Hacker Newsnew | past | comments | ask | show | jobs | submitlogin

It's worth pointing out that any valid JSON value is a valid JSON document. There is no requirement or guarantee that an array or an object are the top-level value in a JSON document.

"I am a valid JSON document. So is the Number below, and in fact every line below this line."

4

null



Actually actually... the JSON spec doesn't define the concept of a JSON document. Neither http://www.json.org/ nor http://www.ecma-international.org/publications/files/ECMA-ST... actually specifies that a JSON 'document' is synonymous with a JSON 'value'.

Now it's also true that JSON doesn't specify an entity that can be either an object or an array but not be a string or a bool or a number or null. So it's kind of true that JSON doesn't say that an object or array are valid root elements.

But JSON also says "JSON is built on two structures" - arrays and objects. It defines those two structures in terms of 'JSON values'. But it's a reasonable way to read the JSON spec to say that it defines a concept of a 'JSON structure' as an array or object - but not a plain value. And then to assume that a .json file contains a JSON 'structure'.

Basically... JSON's just not as well defined a standard as you might hope.

edit: And now I'm going to well actually myself: Turns out https://tools.ietf.org/html/rfc4627 defines a thing called a 'JSON text' which is an array or an object, and says that a 'JSON text' is what a JSON parser should be expected to parse.

So - pick a standard.


JSON is in fact defined in (at least) six different places, as described in the piece 'Parsing JSON is a Minefield' [1] (HN: [2]).

The problem is perhaps not as egregious as with "CSV" -- which is more of a "technique" rather than a format, despite after 30 years of customary usage, someone retroactively having written a spec; but it does manifest in various edge cases like we're debating.

[1] http://seriot.ch/parsing_json.php [2] https://news.ycombinator.com/item?id=12796556


Why are you referencing the obsolete rfc? There is no restriction to object/array for the JSON text in the current rfc https://tools.ietf.org/html/rfc7159


The current RFC recommends the use of an object or array for interoperability with the previous specification. JSON being a bit of a clusterf* of variants, they tried to make the RFC broad then place interoperability limitations on it. (lenient in what you accept, etc etc)


Because I just discovered that there was, at least once, a specification that actually defined JSON that way, where previously I had thought it had only been ambiguously described, and I thought that was interesting.


> There is no requirement or guarantee that an array or an object are the top-level value in a JSON document.

Alas, if only that were true.

RFC 4627:

> A JSON text is a serialized object or array.
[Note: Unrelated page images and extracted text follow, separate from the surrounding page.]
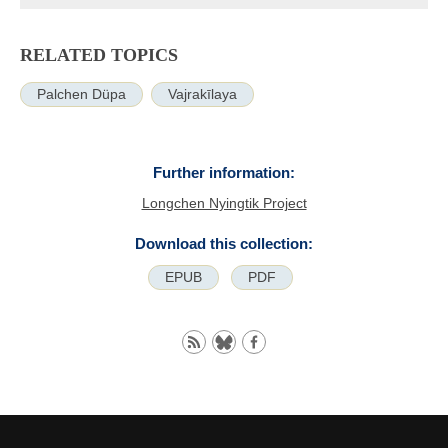
RELATED TOPICS
Palchen Düpa
Vajrakīlaya
Further information:
Longchen Nyingtik Project
Download this collection:
EPUB
PDF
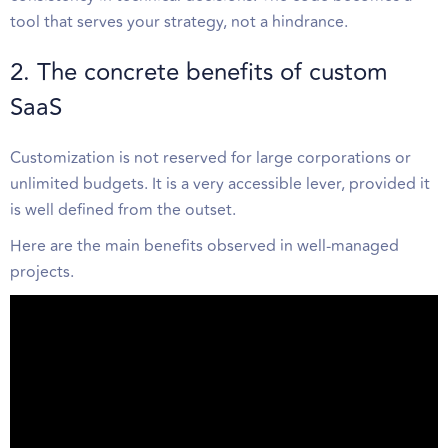
tool that serves your strategy, not a hindrance.
2. The concrete benefits of custom
SaaS
Customization is not reserved for large corporations or
unlimited budgets. It is a very accessible lever, provided it
is well defined from the outset.
Here are the main benefits observed in well-managed
projects.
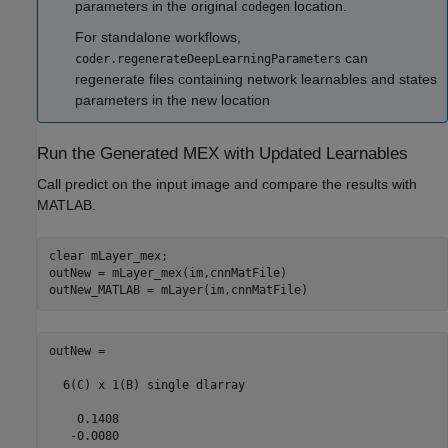
parameters in the original
location.
codegen
For standalone workflows,
can
coder.regenerateDeepLearningParameters
regenerate files containing network learnables and states
parameters in the new location
Run the Generated MEX with Updated Learnables
Call predict on the input image and compare the results with
MATLAB.
clear 
mLayer_mex
;

outNew = mLayer_mex(im,cnnMatFile)

outNew = 

  6(C) x 1(B) single dlarray

    0.1408

   -0.0080
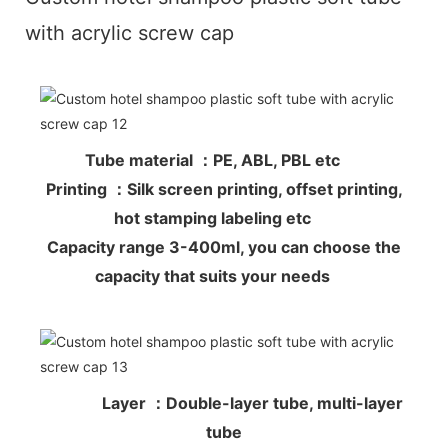
with acrylic screw cap
Tube material ：PE, ABL, PBL etc
Printing ：Silk screen printing, offset printing,
hot stamping labeling etc
Capacity range 3-400ml, you can choose the
capacity that suits your needs
Layer ：Double-layer tube, multi-layer
tube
The MIME media type for JSON text is application/json.

RFC 7159:

> A JSON text is a serialized value. Note that certain previous specifications of JSON constrained a JSON text to be an object or an array. Implementations that generate only objects or arrays where a JSON text is called for will be interoperable in the sense that all implementations will accept these as conforming JSON texts.

IIRC, Ruby's JSON parser was written to be strictly RFC 4627 compliant, and yields a parser error for non-array non-object texts.

Since JSON isn't versioned so no one has any idea what "JSON" really means, or what "standard" is being followed.


You're right, thanks for the correction! Also kind of reinforces my point I feel. That any JSON document is just that, a JSON document; it doesn't carry more semantics just because you say so. My JSON parser will still just see simple JSON values, no matter how much I tell it that a certain key should really be a URL, not just a string.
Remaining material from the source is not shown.